### WHAT YOU HAVE TO DO
An exact copy of all the data, minus the images, is required.

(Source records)
= Beginning of Section =

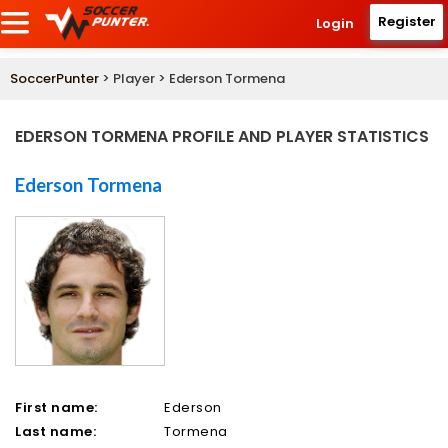
Register
Login
SoccerPunter
> Player > Ederson Tormena
EDERSON TORMENA PROFILE AND PLAYER STATISTICS
Ederson Tormena
First name:
Ederson
Last name:
Tormena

= End of Section =

### SOLUTION TO THE EXERCISE
Register
Login
SoccerPunter
> Player > Ederson Tormena
EDERSON TORMENA PROFILE AND PLAYER STATISTICS
Ederson Tormena
First name:
Ederson
Last name:
Tormena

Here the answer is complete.